After a complaint was filed with the European Commission by Opera Software company, Microsoft was forced to present its European users of Internet Explorer web browser with a ballot box that allows them a chance to replace IE with Firefox, Opera, Safari or any other browser on the list.
However, the ballot box, which was launched on 1st March 2010, has drawn criticism from several users who believe they are not being presented with a wide selection of browsers as they are lead to believe.
Richard Quick, a Europe based web developer told the BBC that many lesser known web browsers which were offered in the ballot box, were based on a page rendering technology which was designed and maintained by Microsoft itself.

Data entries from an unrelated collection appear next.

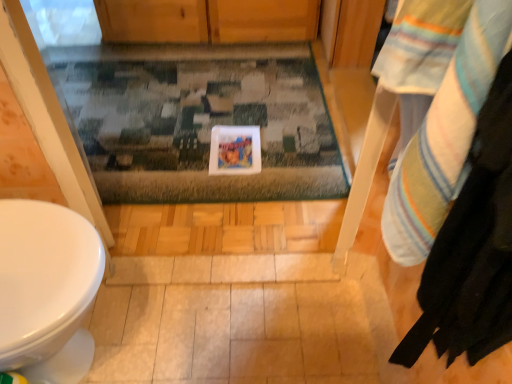 Question: Is multicolored textured rug at center taller or shorter than striped cotton towel at right?

Choices:
 (A) tall
 (B) short

Answer: (B)

Question: Considering the positions of multicolored textured rug at center and striped cotton towel at right in the image, is multicolored textured rug at center wider or thinner than striped cotton towel at right?

Choices:
 (A) thin
 (B) wide

Answer: (B)

Question: From the image's perspective, is multicolored textured rug at center above or below striped cotton towel at right?

Choices:
 (A) below
 (B) above

Answer: (B)

Question: From their relative heights in the image, would you say striped cotton towel at right is taller or shorter than multicolored textured rug at center?

Choices:
 (A) short
 (B) tall

Answer: (B)

Question: Is striped cotton towel at right wider or thinner than multicolored textured rug at center?

Choices:
 (A) thin
 (B) wide

Answer: (A)

Question: Is striped cotton towel at right in front of or behind multicolored textured rug at center in the image?

Choices:
 (A) front
 (B) behind

Answer: (A)

Question: Is striped cotton towel at right inside the boundaries of multicolored textured rug at center, or outside?

Choices:
 (A) inside
 (B) outside

Answer: (B)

Avant, Maxthon, Slim and Green Browser along with Internet Explorer, use the Trident engine in order to render web pages on a browser.
Explaining the functionality of a rendering system, Mr. Quick told the BBC that “The aspect of a browser that decides what bit to put where on the page, that's the rendering engine.”
According to the web developer, there are 12 browsers available for download, of which five browsers run on Microsoft’s Trident rendering engine, two use WebKit technology, three are based on Mozilla's Gecko rendering system and only one uses Opera's Presto.
There's not much really that Microsoft can do here. Maxthon and the likes of Netcaptor have been using Internet Explorer's rendering engine for years now and have attracted quite a following. Maxthon for example has more than 300 million downloads to date.